Justru karena inilah Lie Ying berulang kali datang ke sini untuk membujuk.
“Maaf, Jenderal Lie, ambisiku terletak di tempat lain. Silakan cari orang lain untuk ini,” jawab Qin Feng dengan hormat.
“Hei, minat bisa dibudidayakan. Mungkin setelah kamu secara pribadi memimpin pasukan ke medan perang, pikiranmu mungkin akan berubah.”
“Pasukan Adipati Perang Bela Diri akan pergi ke Kota Qiongyu di Wilayah Barat. Garnisun lokal di sana melaporkan bahwa sepertinya ada pergerakan iblis yang tidak biasa di dekatnya.”
“Kamu mungkin juga ikut denganku kali ini. Pertama, kamu dapat mendemonstrasikan strategi militermu, dan kedua, kamu juga dapat berintegrasi dengan Pasukan Adipati Perang Bela Diri.”
“Di masa depan, kamu akan lebih nyaman memimpin. Bagaimana menurutmu?” Perhitungan Lie Ying terdengar lantang.

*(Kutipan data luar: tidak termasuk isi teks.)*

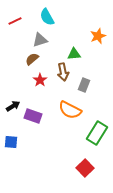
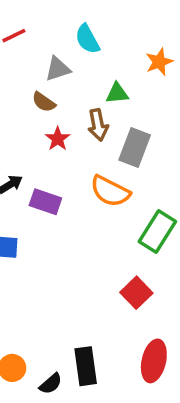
cyan semicircle: (47, 17) -> (87, 39), moved
brown semicircle: (32, 59) -> (44, 102), turned -104
gray rectangle: (84, 85) -> (135, 148), size x1.5

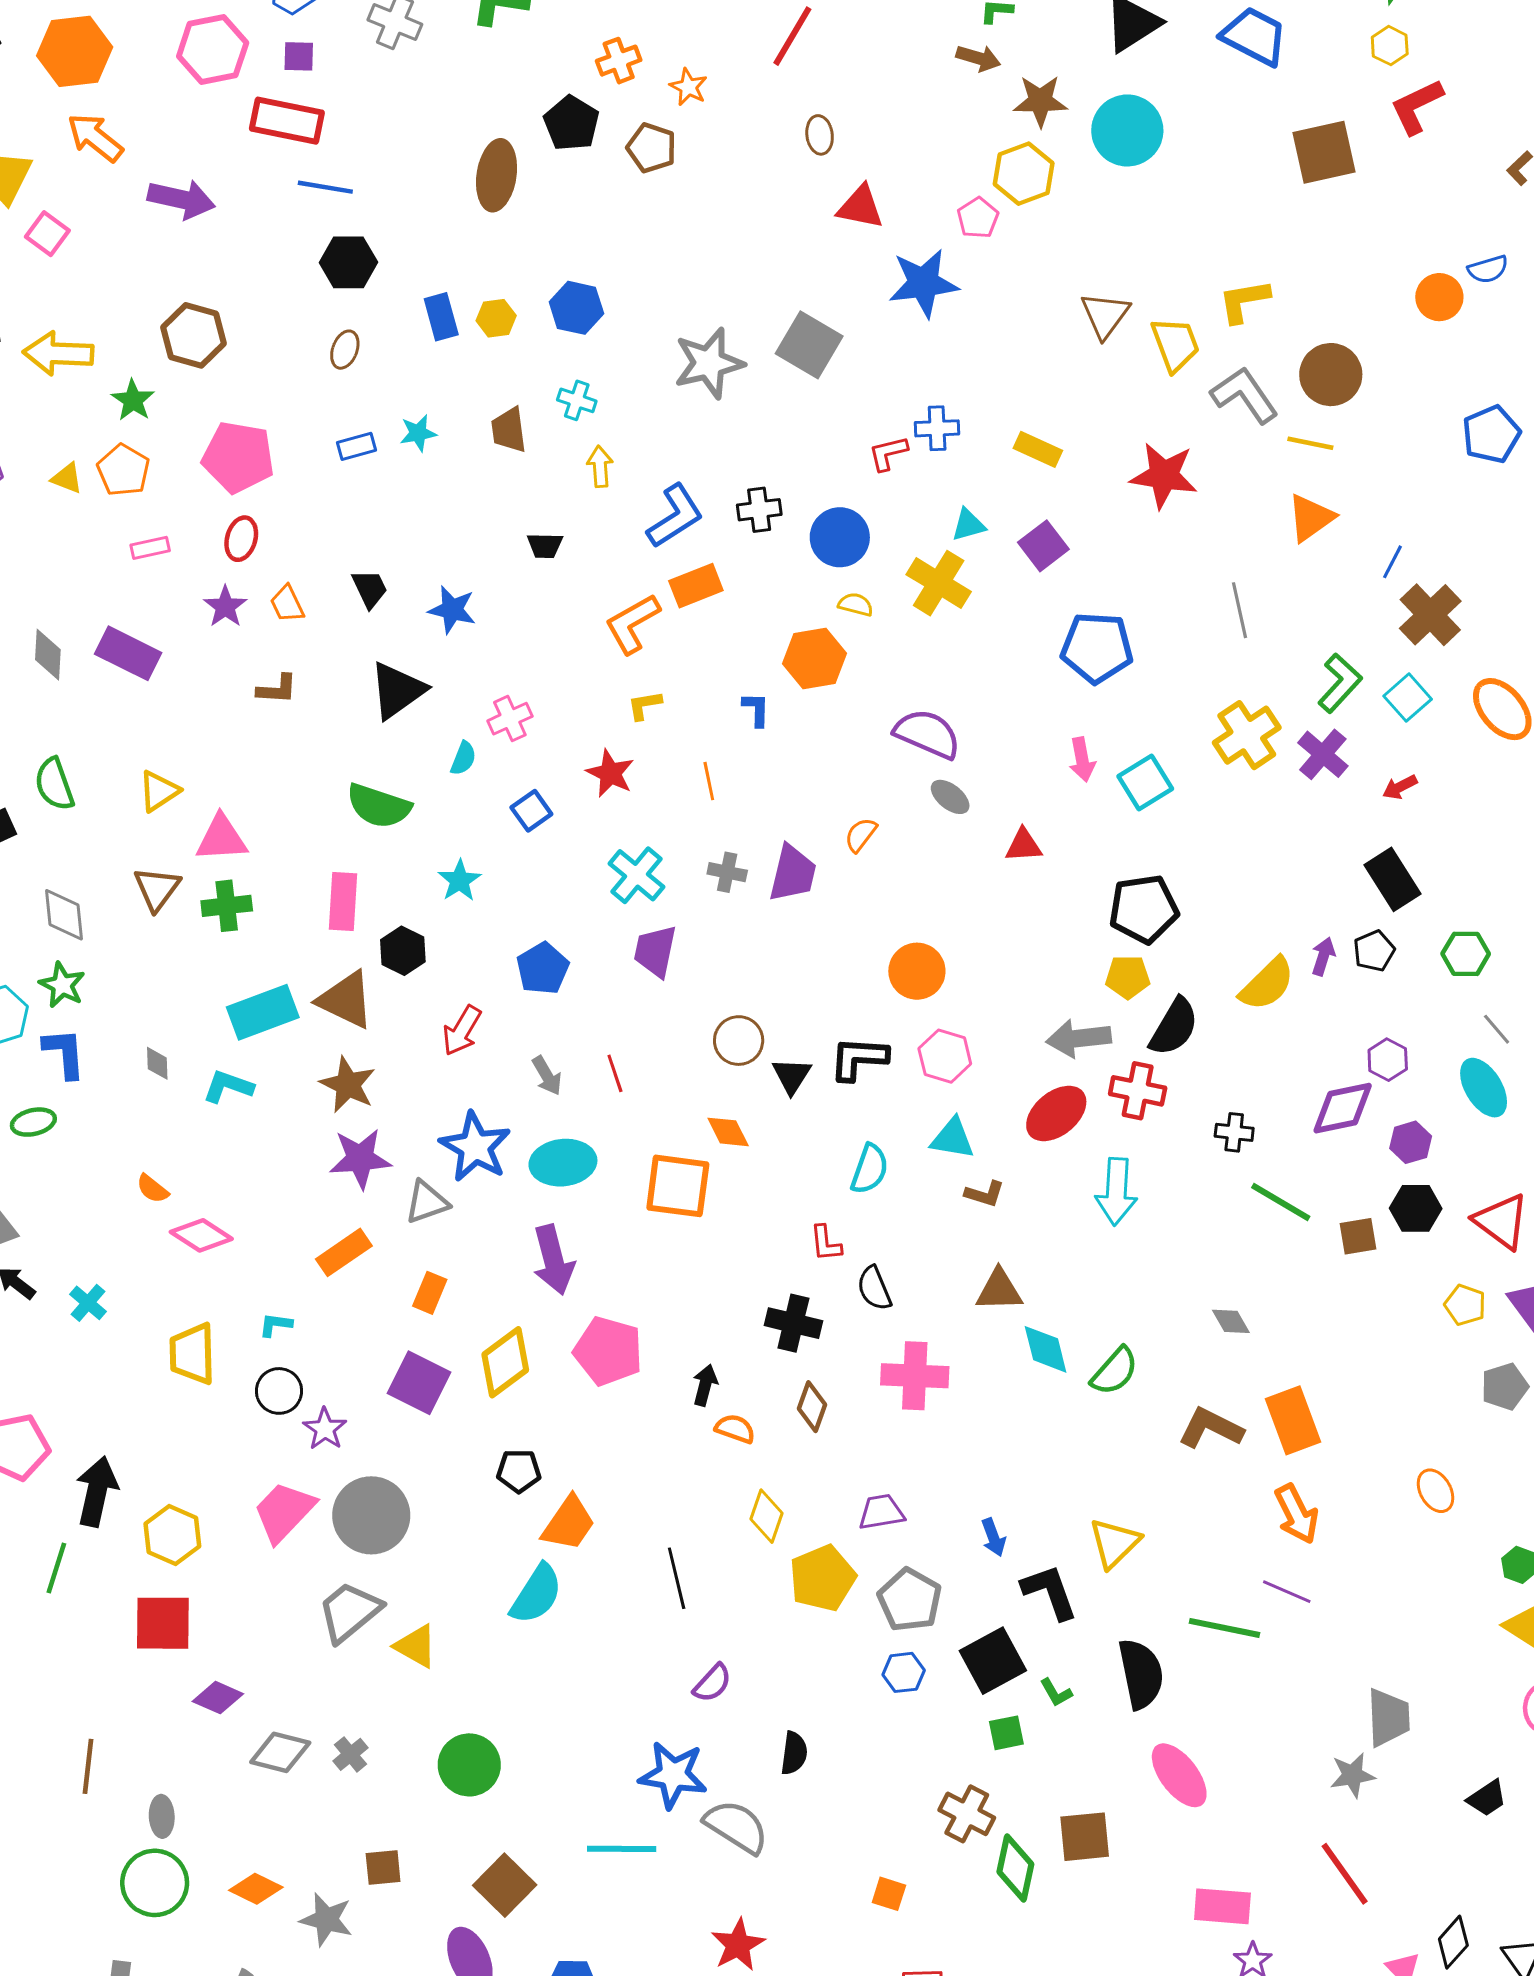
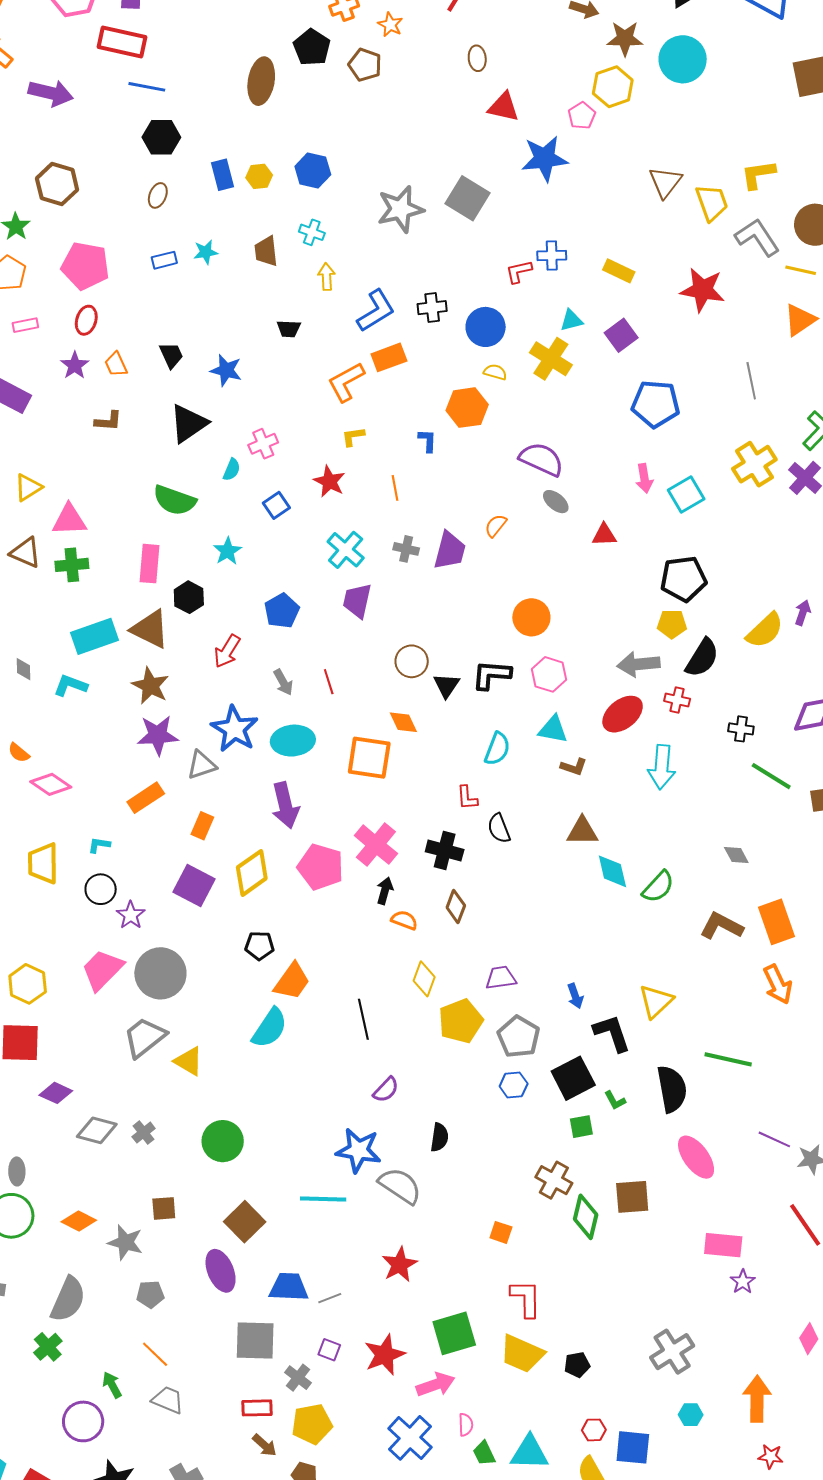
brown triangle: (157, 889) -> (26, 553), turned -44
red cross: (1138, 1091) -> (677, 700), size x0.7
pink cross: (915, 1376) -> (376, 845), moved, turned 36
purple line: (1287, 1592) -> (774, 1139), moved

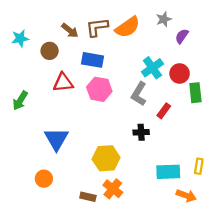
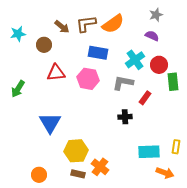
gray star: (164, 19) -> (156, 15), moved
purple semicircle: (182, 36) -> (152, 36), moved, turned 80
blue rectangle: (92, 60) -> (98, 53), moved
gray L-shape: (139, 94) -> (123, 83), turned 70
yellow hexagon: (106, 158) -> (76, 151), moved
orange circle: (44, 179) -> (39, 175), moved

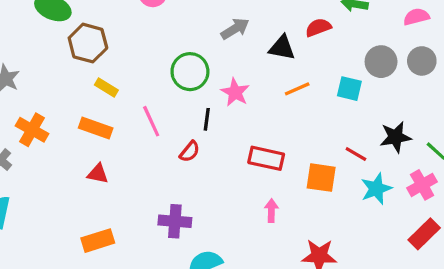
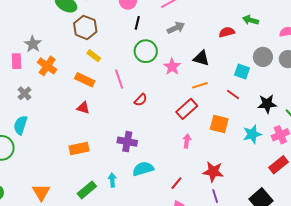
black triangle: (282, 48) -> (201, 58), moved
orange line: (297, 89) -> (200, 85), moved
black line: (207, 119) -> (137, 23), moved
orange cross: (32, 130) -> (47, 66), moved
red line: (356, 154) -> (233, 94), moved
red rectangle: (266, 158) -> (187, 109), turned -60

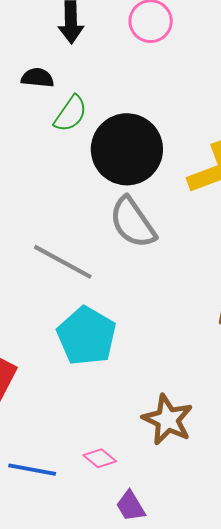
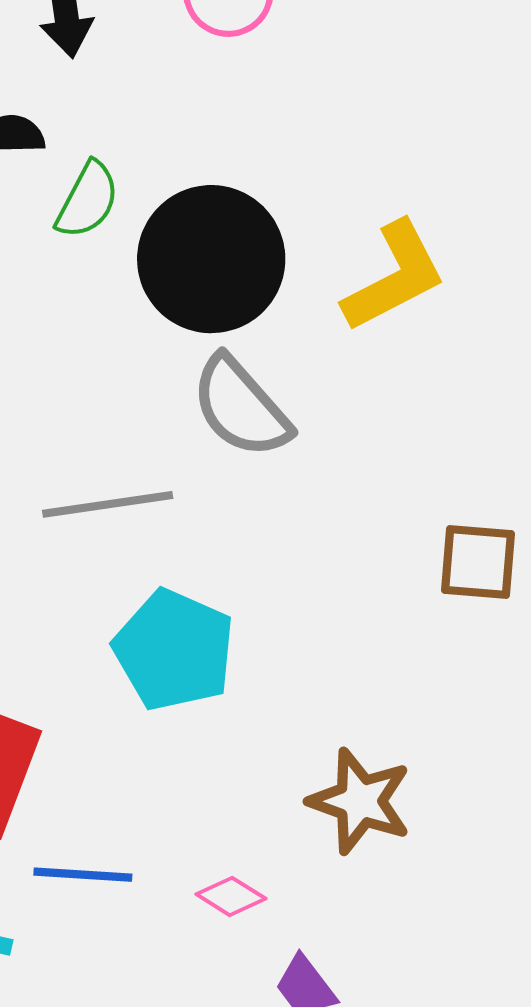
gray line: (63, 262) -> (108, 504), turned -30
blue line: (32, 470) -> (83, 875), moved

Meskipun Qin Feng berulang kali menolak, dia sudah menganggap Qin Feng sebagai anggota Pasukan Adipati Perang Bela Diri!
“Jenderal, aku hanya berbicara tentang strategi militer di atas kertas. Jika kamu benar-benar menyerahkan Pasukan Adipati Perang Bela Diri kepadaku, kamu pasti akan menyesalinya,” kata Qin Feng tak berdaya. Bagaimana bisa seseorang memiliki kulit yang begitu tebal!
“Tidak menyesal, tidak menyesal. Jika kamu datang ke Pasukan Adipati Perang Bela Diri-ku, aku tidak akan pernah menyesalinya.”
Tepat saat Qin Feng hendak menjawab, penjaga gerbang tiba-tiba melapor, “Tuan Muda, seseorang datang untuk menemuimu. Itu Nona Xiao Bai dari Kota Jinyang.”
Xiao Bai? Untuk apa dia datang? Qin Feng merasa bingung.